Comet Fuzz is a standalone project for generating random data and queries and executing queries against Spark with Comet disabled and enabled and checking for incompatibilities.
Although it is a simple tool it has already been useful in finding many bugs.
Comet Fuzz is inspired by the SparkFuzz paper from Databricks and CWI.
Planned areas of improvement:
From the root of the project, run mvn install -DskipTests to install Comet.
Then build the fuzz testing jar.
mvn package
Set appropriate values for SPARK_HOME, SPARK_MASTER, and COMET_JAR environment variables and then use spark-submit to run CometFuzz against a Spark cluster.

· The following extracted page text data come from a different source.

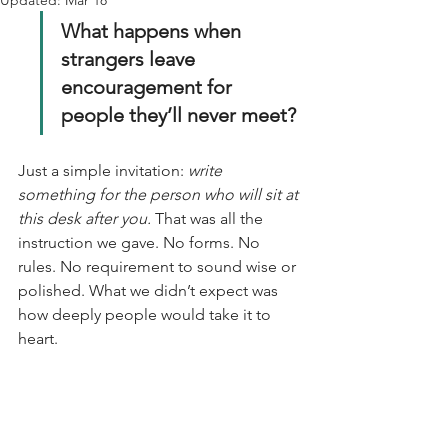
Updated:
Mar 18
What happens when 
strangers leave 
encouragement for 
people they’ll never meet?
Just a simple invitation: 
write 
something for the person who will sit at 
this desk after you.
 That was all the 
instruction we gave. No forms. No 
rules. No requirement to sound wise or 
polished. What we didn’t expect was 
how deeply people would take it to 
heart.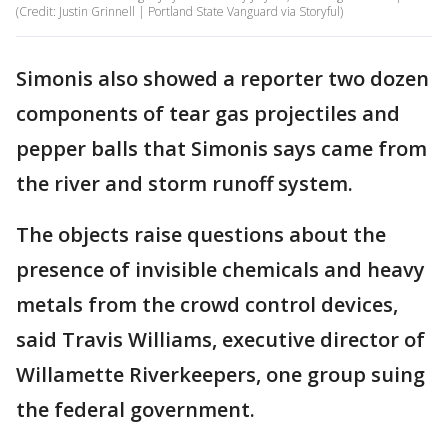
(Credit: Justin Grinnell | Portland State Vanguard via Storyful)
Simonis also showed a reporter two dozen
components of tear gas projectiles and
pepper balls that Simonis says came from
the river and storm runoff system.
The objects raise questions about the
presence of invisible chemicals and heavy
metals from the crowd control devices,
said Travis Williams, executive director of
Willamette Riverkeepers, one group suing
the federal government.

$SPARK_HOME/bin/spark-submit \ --master $SPARK_MASTER \ --class org.apache.comet.fuzz.Main \ target/comet-fuzz-spark3.4_2.12-0.7.0-SNAPSHOT-jar-with-dependencies.jar \ data --num-files=2 --num-rows=200 --exclude-negative-zero --generate-arrays --generate-structs --generate-maps
There is an optional --exclude-negative-zero flag for excluding -0.0 from the generated data, which is sometimes useful because we already know that we often have different behavior for this edge case due to differences between Rust and Java handling of this value.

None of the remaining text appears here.